I asked Maggie if her peers were dealing with similar pressures or if her situation was in the minority.

“Actually, all my friends are working during the summer to some extent. And at UT, there's a housing crisis, so there's not enough on-campus housing. As a second-year, I have to think, ‘Well, I need to pay for my apartment, tuition and billing,’ so that has been a big thing for me of, ‘Oh, okay, I really need to figure out how to pay for this!’

“That has been really, very stressful… It's something I never thought I'd have to figure out this young, but I feel grateful that I'm learning from other family members’ mistakes and what they wish they’d done differently.”

UT is not the only institution facing a housing crisis, and the student housing crisis is not something new. One survey in 2020 found that, of 195,000 students surveyed, a whopping 48 percent reported experiencing some kind of housing insecurity and 14 percent had experienced homelessness. Nonetheless, student rent and tuition continue to soar above household income, pushing many students to live off-campus with relatives or drop out altogether.
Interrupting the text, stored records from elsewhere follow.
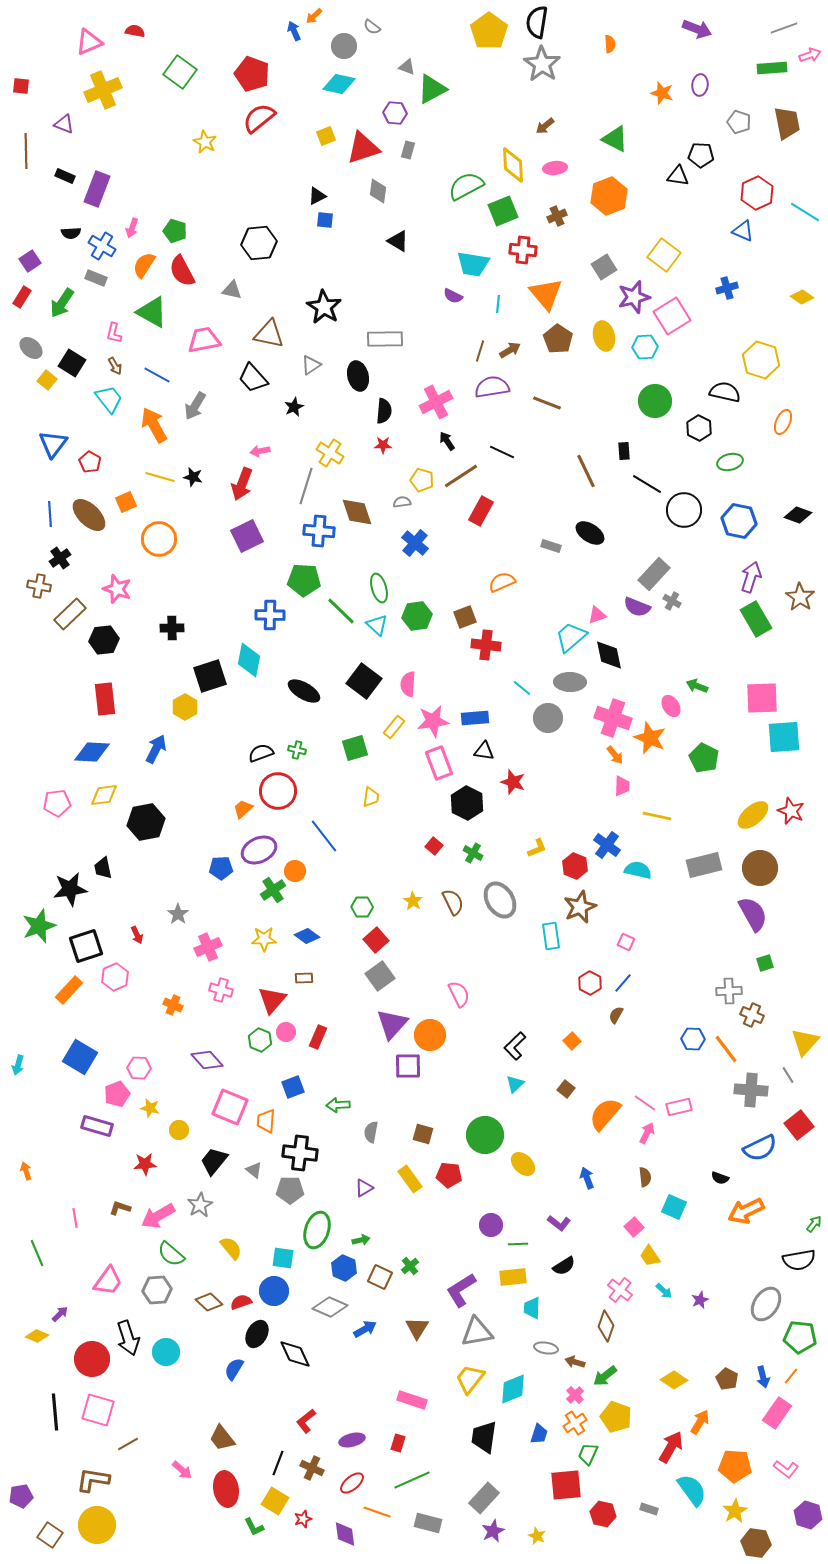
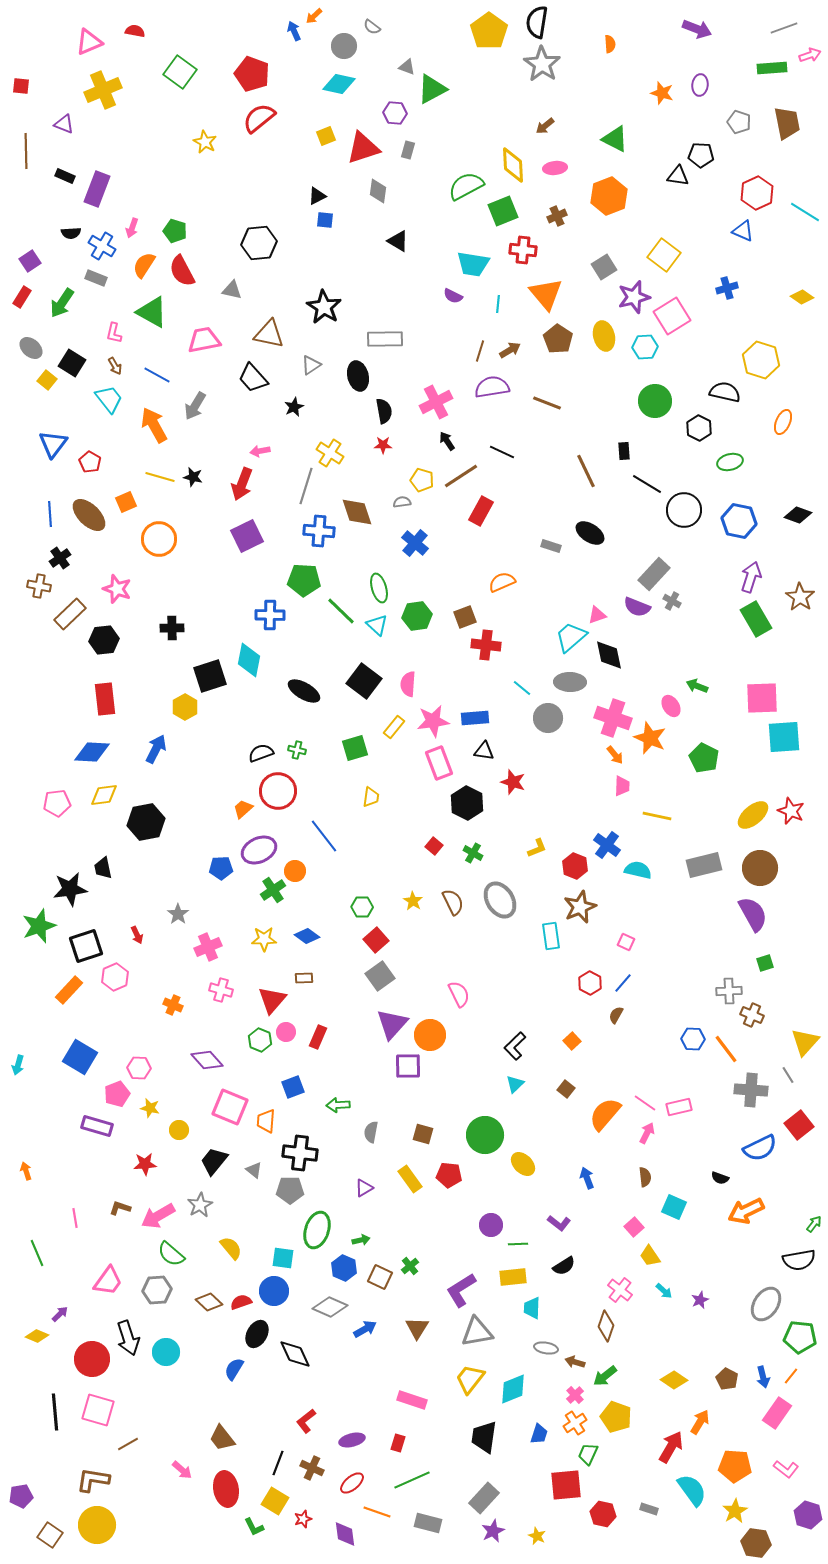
black semicircle at (384, 411): rotated 15 degrees counterclockwise
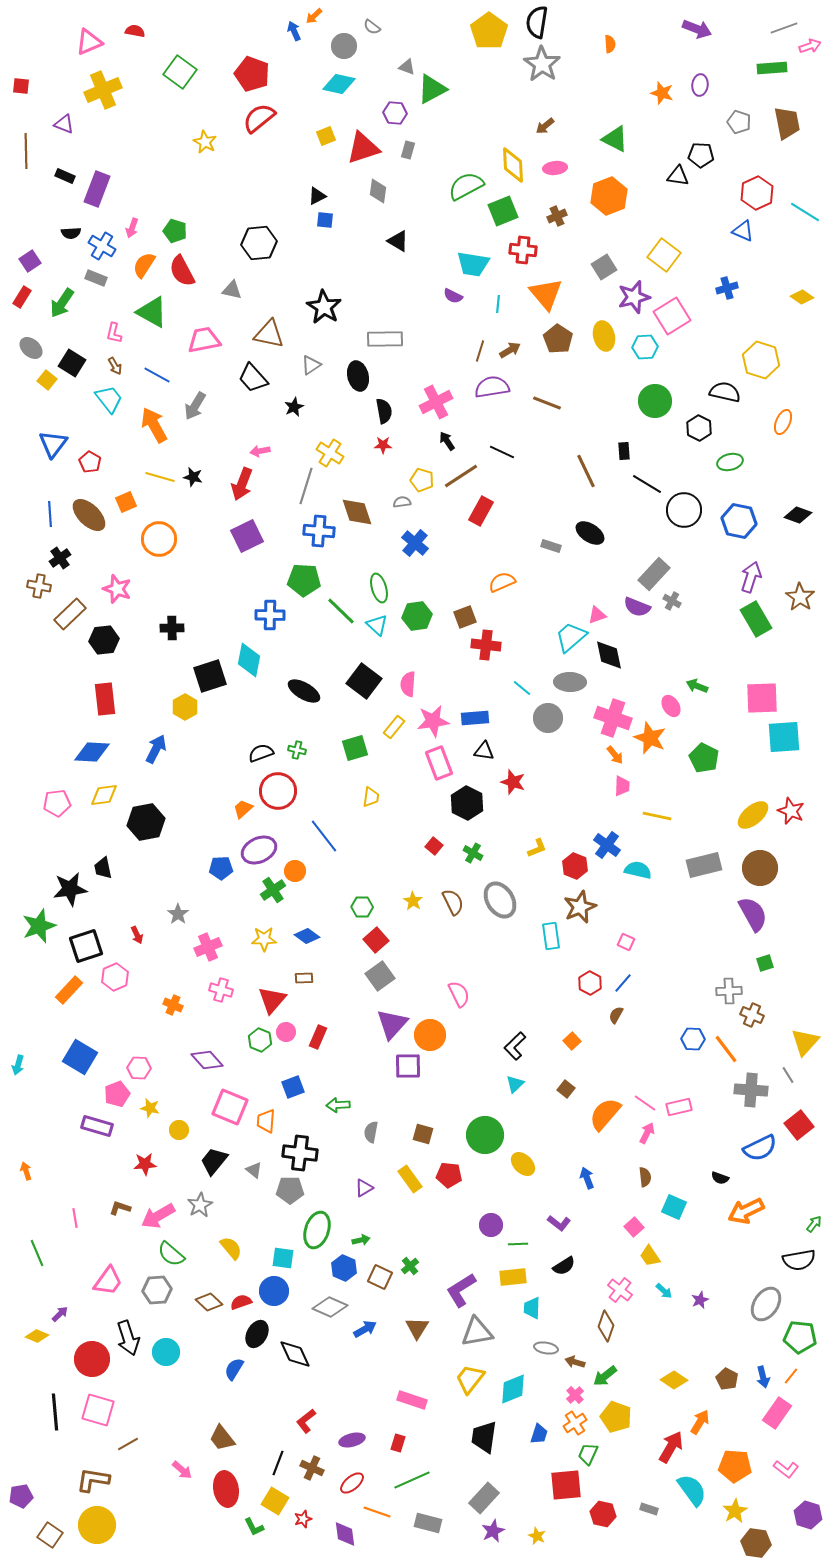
pink arrow at (810, 55): moved 9 px up
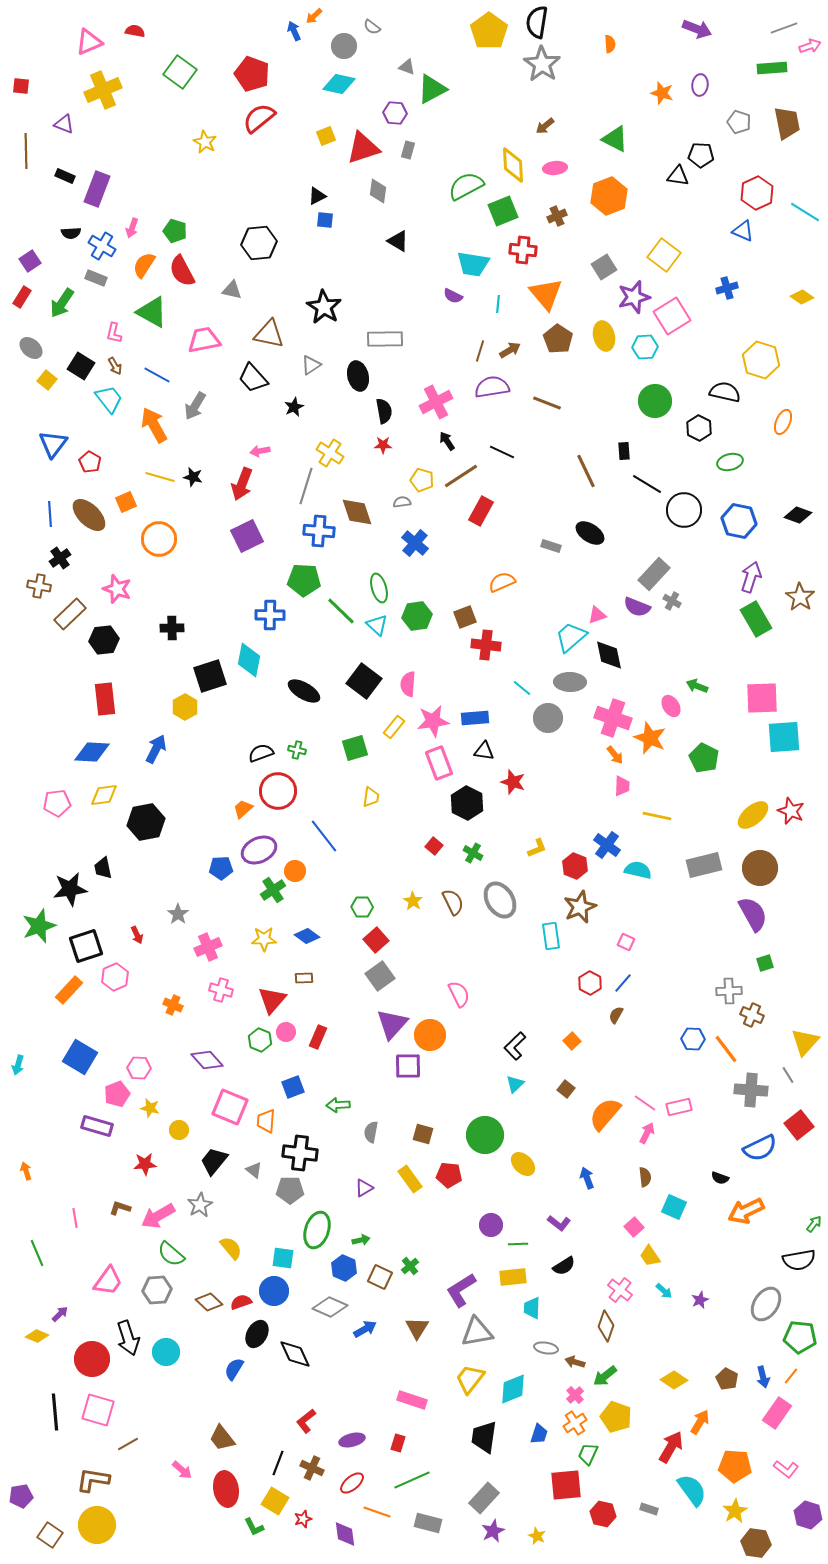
black square at (72, 363): moved 9 px right, 3 px down
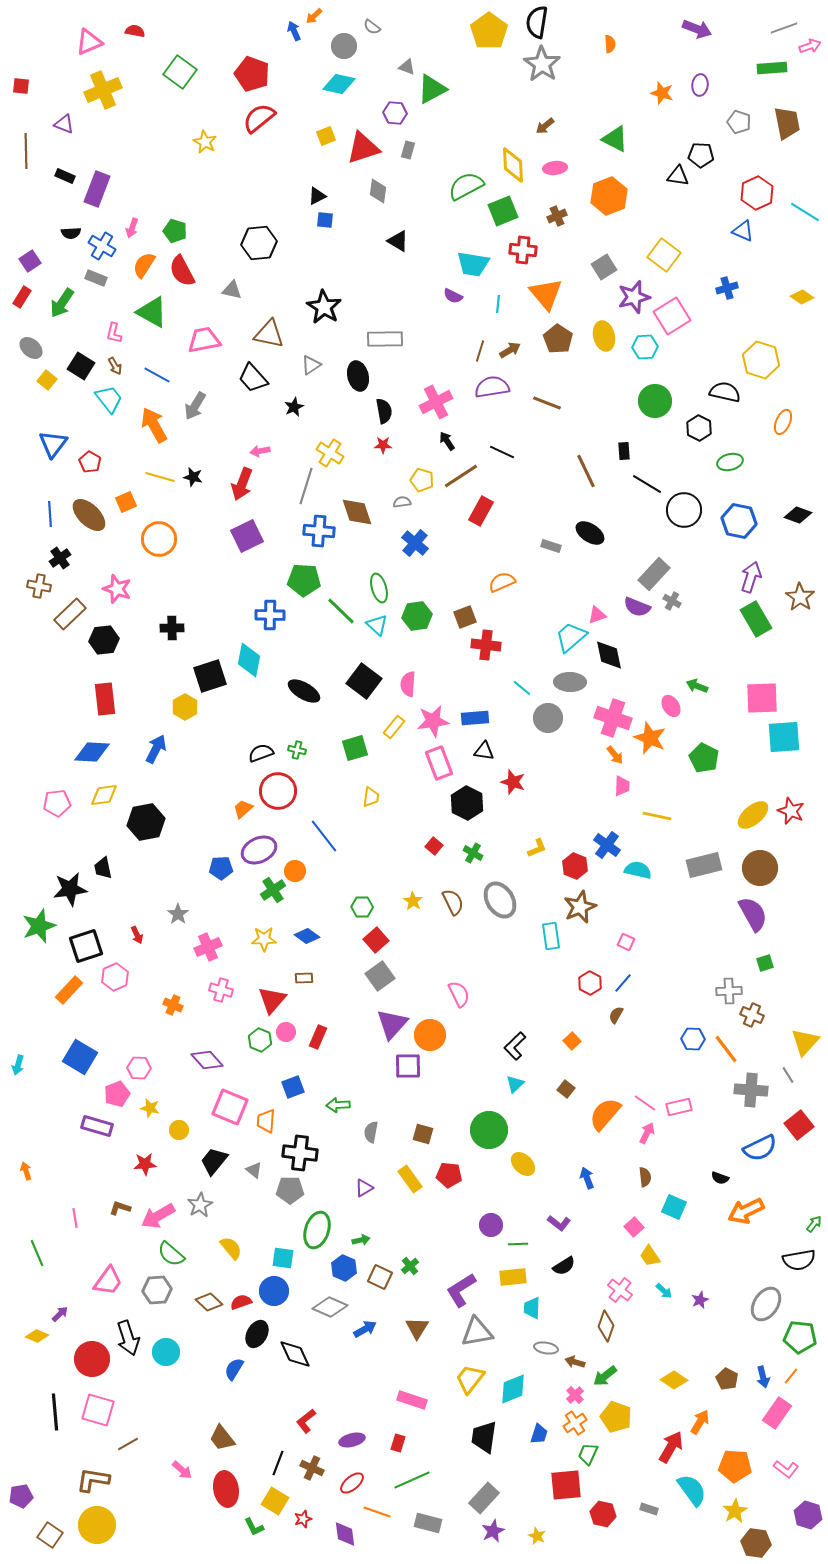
green circle at (485, 1135): moved 4 px right, 5 px up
If pressures weren’t already high enough when I was entering the undergraduate scene in 2017, circumstances have only amplified in the years since. Even as a graduate of a Master’s Programme in London that ended just under two years ago, many of my classmates struggled to find jobs within our field, and some still not being able to do so after a year of the course’s completion. Several of us voiced feeling ill-advised on just how difficult the current job market is to break into, despite having two, three and even four advanced degrees. Two of my personal friends from the course have now turned their efforts towards applying to PhD programs just to be able to stay in the UK on a visa.

Despite the obstacles students are currently facing – the ever-growing housing crisis, the ever-diminishing job market, the increasingly unstable political climate – I do find it beautiful that people in my generation still fight for small moments of joy, even if that’s just singing in the car on the commute to work. Yet we certainly can, and must, do better for our young people – a rising unemployment rate, especially within a higher education demographic, hurts everyone in the long-run.